Frank Kelly Freas

Illustrator Judge – Biography

Frank Kelly Freas

Recognized as one of the most prolific and popular science fiction artists worldwide, Frank Kelly Freas (1922–2005) illustrated stories by some of science fiction’s greatest writers: Isaac Asimov, Robert Heinlein, Arthur C. Clarke, A.E. Van Vogt, Poul Anderson, and Frederik Pohl, to name a few.
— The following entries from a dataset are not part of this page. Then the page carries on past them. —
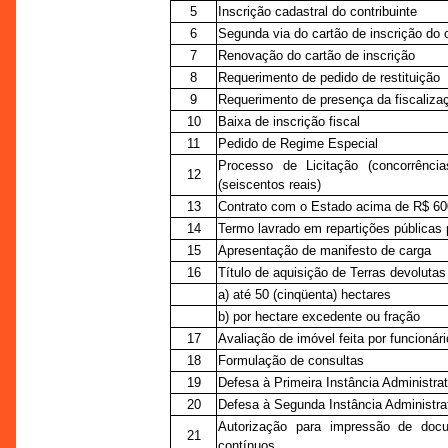
5
Inscrição cadastral do contribuinte
6
Segunda via do cartão de inscrição do c
7
Renovação do cartão de inscrição
8
Requerimento de pedido de restituição
9
Requerimento de presença da fiscaliza
10
Baixa de inscrição fiscal
11
Pedido de Regime Especial
Processo de Licitação (concorrênc
12
(seiscentos reais)
13
Contrato com o Estado acima de R$ 600
14
Termo lavrado em repartições públicas p
15
Apresentação de manifesto de carga
16
Título de aquisição de Terras devolutas
a) até 50 (cinqüenta) hectares
b) por hectare excedente ou fração
17
Avaliação de imóvel feita por funcioná
18
Formulação de consultas
19
Defesa à Primeira Instância Administrat
20
Defesa à Segunda Instância Administra
Autorização para impressão de docum
21
contínuos.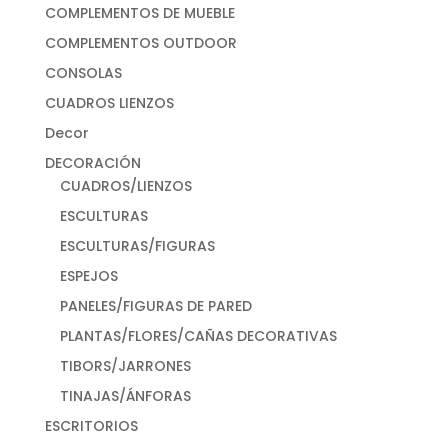
COMPLEMENTOS DE MUEBLE
COMPLEMENTOS OUTDOOR
CONSOLAS
CUADROS LIENZOS
Decor
DECORACIÓN
CUADROS/LIENZOS
ESCULTURAS
ESCULTURAS/FIGURAS
ESPEJOS
PANELES/FIGURAS DE PARED
PLANTAS/FLORES/CAÑAS DECORATIVAS
TIBORS/JARRONES
TINAJAS/ÁNFORAS
ESCRITORIOS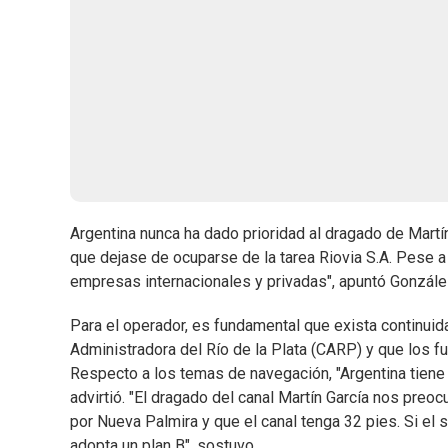
Argentina nunca ha dado prioridad al dragado de Mart
que dejase de ocuparse de la tarea Riovia S.A. Pese a
empresas internacionales y privadas", apuntó Gonzále
Para el operador, es fundamental que exista continui
Administradora del Río de la Plata (CARP) y que los fu
Respecto a los temas de navegación, "Argentina tiene 
advirtió. "El dragado del canal Martín García nos preoc
por Nueva Palmira y que el canal tenga 32 pies. Si el 
adopta un plan B", sostuvo.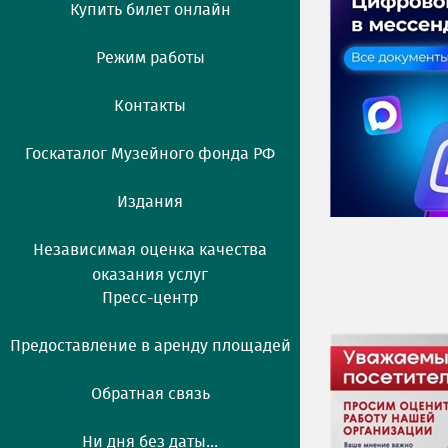
Купить билет онлайн
Режим работы
Контакты
Госкаталог Музейного фонда РФ
Издания
Независимая оценка качества
оказания услуг
Пресс-центр
Предоставление в аренду площадей
Обратная связь
Ни дня без даты...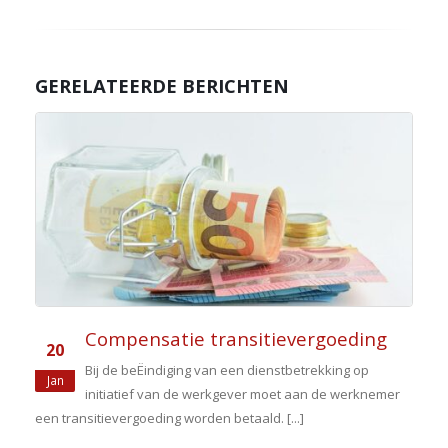
GERELATEERDE BERICHTEN
Compensatie transitievergoeding
20
Bij de beËindiging van een dienstbetrekking op
Jan
-
initiatief van de werkgever moet aan de werknemer
een transitievergoeding worden betaald. [...]
e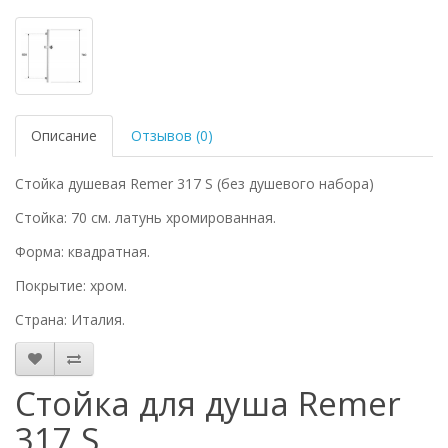
Описание
Отзывов (0)
Стойка душевая Remer 317 S (без душевого набора)
Стойка: 70 см. латунь хромированная.
Форма: квадратная.
Покрытие: хром.
Страна: Италия.
Стойка для душа Remer
317 S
He became active in the science fiction field in 1950. Nominated an unprecedented twenty times, Freas was the first to receive ten Hugo Awards (the World Science Fiction Society’s “Oscars”) for achievement in the field as Best Professional Artist. Over the course of his remarkable career, his work covered a wide spectrum of endeavors. He created covers for MAD Magazine from 1955 to 1962. An official NASA mission artist, his space posters hang in the Smithsonian, and the Skylab I astronauts commissioned him to design their crew patch. His art can be found on record/CD albums (e.g., News of the World, Queen’s first album to sell two million copies) and on the cover of 1992’s Star Trek Annual from DC Comics. He painted beautiful women on the noses of World War II bombers, as well as portraits of five hundred saints for the Franciscans. He was also commissioned to create biomedical art.

Frank Kelly Freas served as Coordinating Judge for the Illustrators of the Future Contest for the first eight years after the Contest’s inception in 1988, and he remained a judge until he passed away in 2005.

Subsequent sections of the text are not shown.